Sepengetahuan penulis –dari iklan majalah Nikah-, al-Ustadz Abu ‘Umar Basyir hafizhahullahu (staf ahli Majalah Nikah) memiliki buku yang membahas masalah ini secara khusus, yang berjudul “Poligami Anugerah Yang Terzhalimi”. Walaupun penulis belum mendapatkan buku ini dan belum membacanya, namun penulis menganjurkan kepada para pembaca untuk membacanya dan beristifadah (mengambil faidah) darinya dan juga buku-buku lainnya yang ditulis oleh para ulama dan penulis Islam yang lurus.
Mengapa Bicara Poligami
Poligami merupakan nizham (peraturan/syariat) di dalam Islam yang semenjak dahulu dijadikan sasaran bulan-bulanan oleh kaum orientalis dan kuffar untuk menghantam dan mencela agama Islam dan Rasulullah Shallalallahu ’alaihi wa Salam.
Bahkan semenjak zaman Rasulullah Shallallahu ’alaihi wa Salam, kaum kafir Yahudi sudah mulai menghembuskan celaan-celaan dan hujatan-hujatan kepada Nabi dan syariat Poligami ini.
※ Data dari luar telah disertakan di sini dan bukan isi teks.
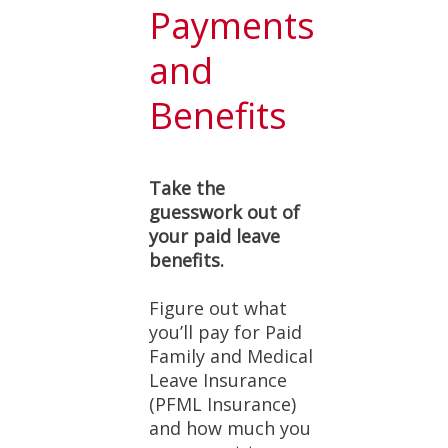
Payments
and
Benefits
Take the
guesswork out of
your paid leave
benefits.
Figure out what
you’ll pay for Paid
Family and Medical
Leave Insurance
(PFML Insurance)
and how much you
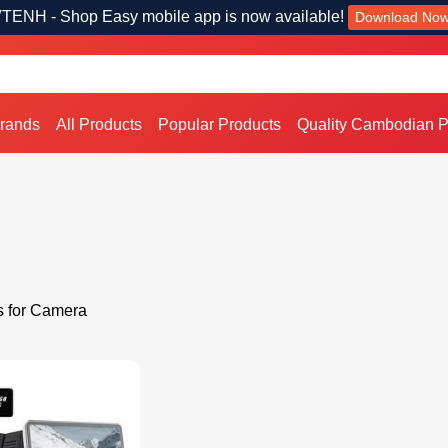
TENH - Shop Easy mobile app is now available!
Download No
Brands
All Products
Popular Products
Quality Cambodian P
s for Camera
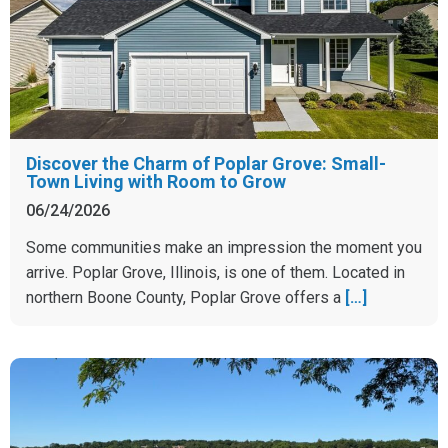
Discover the Charm of Poplar Grove: Small-
Town Living with Room to Grow
06/24/2026
Some communities make an impression the moment you
arrive. Poplar Grove, Illinois, is one of them. Located in
northern Boone County, Poplar Grove offers a
[…]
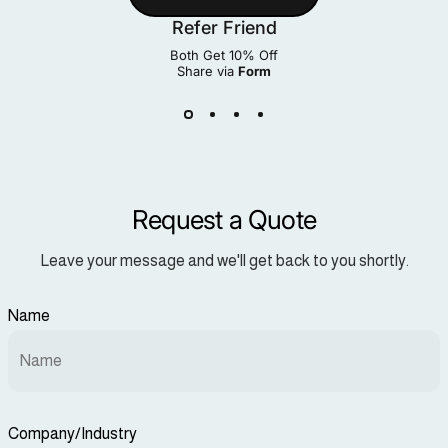
Refer Friend
Both Get 10% Off
Share via
Form
Request a Quote
Leave your message and we'll get back to you shortly.
Name
Company/Industry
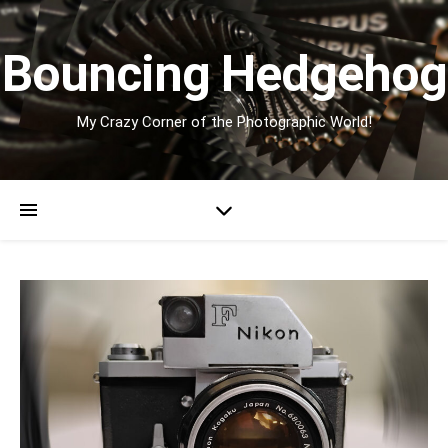
Bouncing Hedgehog
My Crazy Corner of the Photographic World!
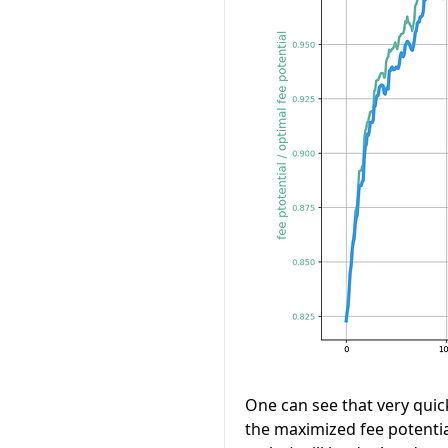
One can see that very quick
the maximized fee potentia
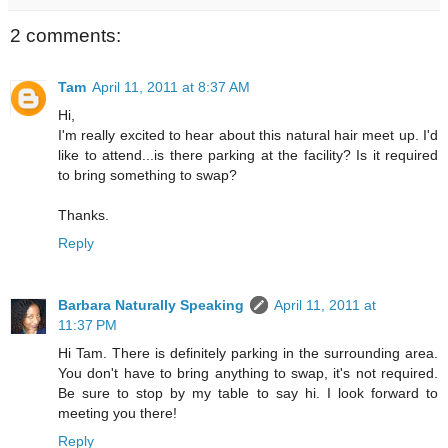
2 comments:
Tam
April 11, 2011 at 8:37 AM
Hi,
I'm really excited to hear about this natural hair meet up. I'd
like to attend...is there parking at the facility? Is it required
to bring something to swap?
Thanks.
Reply
Barbara Naturally Speaking
April 11, 2011 at
11:37 PM
Hi Tam. There is definitely parking in the surrounding area.
You don't have to bring anything to swap, it's not required.
Be sure to stop by my table to say hi. I look forward to
meeting you there!
Reply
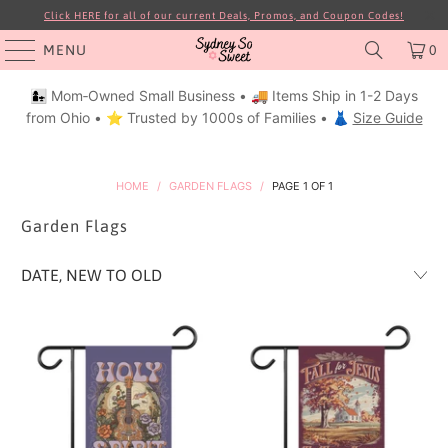
Click HERE for all of our current Deals, Promos, and Coupon Codes!
MENU
0
👩‍👧 Mom‑Owned Small Business • 🚚 Items Ship in 1-2 Days
from Ohio • ⭐ Trusted by 1000s of Families • 👗
Size Guide
HOME
/
GARDEN FLAGS
/
PAGE 1 OF 1
Garden Flags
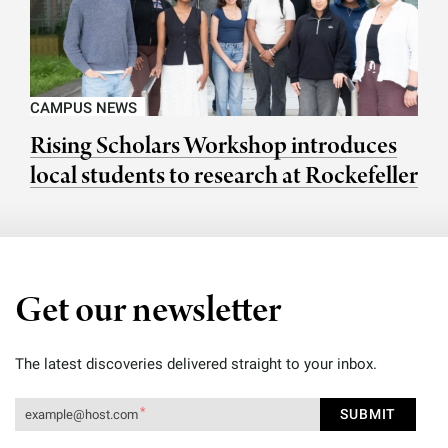
CAMPUS NEWS
Rising Scholars Workshop introduces
local students to research at Rockefeller
Get our newsletter
The latest discoveries delivered straight to your inbox.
Diriwayatkan oleh ’Umar Maula (mantan budak) Ghufroh [dia berkata] :
قالت اليهود لما رأت الرسول يتزوج النساء: أنظروا إلى هذا الذي لا يشبع من الطعام، ولا والله ماله همة إلا النساء
”Orang Yahudi berkata ketika melihat Rasulullah menikahi wanita : Lihatlah orang yang tidak pernah kenyang dari makan ini, dan demi Alloh, ia tidaklah punya hasrat melainkan kepada para wanita.” [Thobaqot al-Kubra karya Ibnu Sa’ad, juz VIII hal. 233, melalui perantaraan Hamdi Syafiq, Zaujaat Laa Asyiiqoot at-Ta’addudi asy-Syar’i Dhorurotul Ashri].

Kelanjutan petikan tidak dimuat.